The code from the question seems to have a defect: Mycroft's magic constants have not been extended to 64 bits. As for efficiency: the various x86-64 calling conventions are primarily register-based, so it is not necessary to maintain a stack frame for simple functions. The main loop in the posted code appears a bit too complex; note that most x86 instructions set flags that can be used for branching. Instead of processing byte-wise until reaching the next QWORD
boundary from the start of the string, simply read the entire QWORD
it falls in, and overwrite the bytes preceding start of the string with 0xff
. The resulting "masked' data can then be processed by the regular QWORD
processing loop.
Below is x86-64 code written for Windows that incorporates these suggestions. Adjusting it to the System V ABI used by Linux should require nothing more than a cyclical exchange of registers. Note that on CPUs with BMI instruction set extension the 64-bit processing loop can be reduced by one instructions by merging the not rcx
with the following and rcx, r9
into andn rcx, rcx, r9
.
PUBLIC strglen
_TEXT SEGMENT
ALIGN 16
;; Alan Mycroft's null-byte detection algorithm (newsgroup comp.lang.c, 1987/04/08,
;; https://groups.google.com/forum/#!original/comp.lang.c/2HtQXvg7iKc/xOJeipH6KLMJ):
;; null_byte(x) = ((x - 0x01010101) & (~x & 0x80808080))

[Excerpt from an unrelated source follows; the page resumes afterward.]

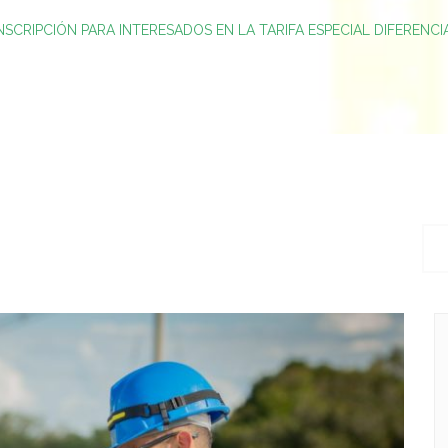
INSCRIPCIÓN PARA INTERESADOS EN LA TARIFA ESPECIAL DIFERENC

mycroft_magic1 EQU 0101010101010101h
mycroft_magic2 EQU 8080808080808080h
;; size_t strglen (const char *src);
;; Windows x86-64 calling convention:
;; function arguments: rcx, rdx, r8, r9
;; function return value: rax
;; scratch registers: rax, rcx, rdx, r8, r9, r10, r11
strglen PROC
mov rax, rcx ; src pointer
mov r8, rcx ; src pointer
mov r9, mycroft_magic2 ; 0x8080808080808080
mov r10, -mycroft_magic1 ; -0x0101010101010101
and rcx, 7 ; ofs = src & 7; src qword aligned ?
jz process_qwords ; yes, ofs is zero, process qword wise
sub rax, rcx ; src -= ofs
shl rcx, 3 ; ofs * CHAR_BIT
mov rdx, -1 ; ~0
shl rdx, cl ; ~0 << (ofs * CHAR_BIT)
mov rcx, qword ptr [rax] ; load aligned qword
not rdx ; mask = ~(~0 << (ofs * CHAR_BIT))
or rcx, rdx ; set unused bytes to 0xff
jmp process_qwords_alt ; use alternate loop entry
ALIGN 16
process_qwords:
mov rcx, qword ptr [rax] ; load aligned qword
process_qwords_alt:
add rax, 8 ; src += 8
lea rdx, [rcx + r10] ; qword - 0x0101010101010101
not rcx ; ~qword
and rcx, r9 ; ~qword & 0x8080808080808080
and rcx, rdx ; (qword - 0x0101010101010101) & (~qword & 0x8080808080808080)
jz process_qwords ; if zero, no null byte found, continue
bsf rcx, rcx ; find first set bit (null byte)
shr rcx, 3 ; convert bit position to byte position
lea rax, [rax + rcx - 8] ; reverse pre-increment to compute byte count
sub rax, r8 ; src - original src = length
ret
strglen ENDP
ALIGN 16
_TEXT ENDS
END
I used the ISO-C99 test scaffolding below to check the correctness of the strglen
implementation above. I built with the Microsoft Macro Assembler and the Intel C/C++ compiler, as follows: ml64 -c strglen.asm
, icl /Qstd=c99 /Ox /W4 strlen.c strglen.obj
. I also inspected the generated machine code with dumpbin /disasm strglen.obj
, mostly to make sure the alignment directives work as desired and that loop unrolling via the REPT
macro works correctly, as I had not used that in the past twenty years.
#include <stdio.h>
#include <stdlib.h>
#include <string.h>
extern size_t strglen (const char* str);
int main (void)
{
const char a[] = "0123456789 the quick brown fox jumps over the lazy dog";
char* src = malloc (sizeof(a));
size_t ref, res;
printf ("src=%p\n", a);
for (int srcofs = 0; srcofs < 8; srcofs++) {
for (size_t len = 0; len < sizeof(a); len++) {
memcpy (src, a, sizeof(a));
src [len] = 0;
ref = strlen (src + srcofs);
res = strglen (src + srcofs);
if (res != ref) {
printf ("error @ srcofs=%d len=%zu ref=%zu res=%zu\n",
srcofs, len, ref, res);
return EXIT_FAILURE;
}
}
}
printf ("Test passed\n");
return EXIT_SUCCESS;
}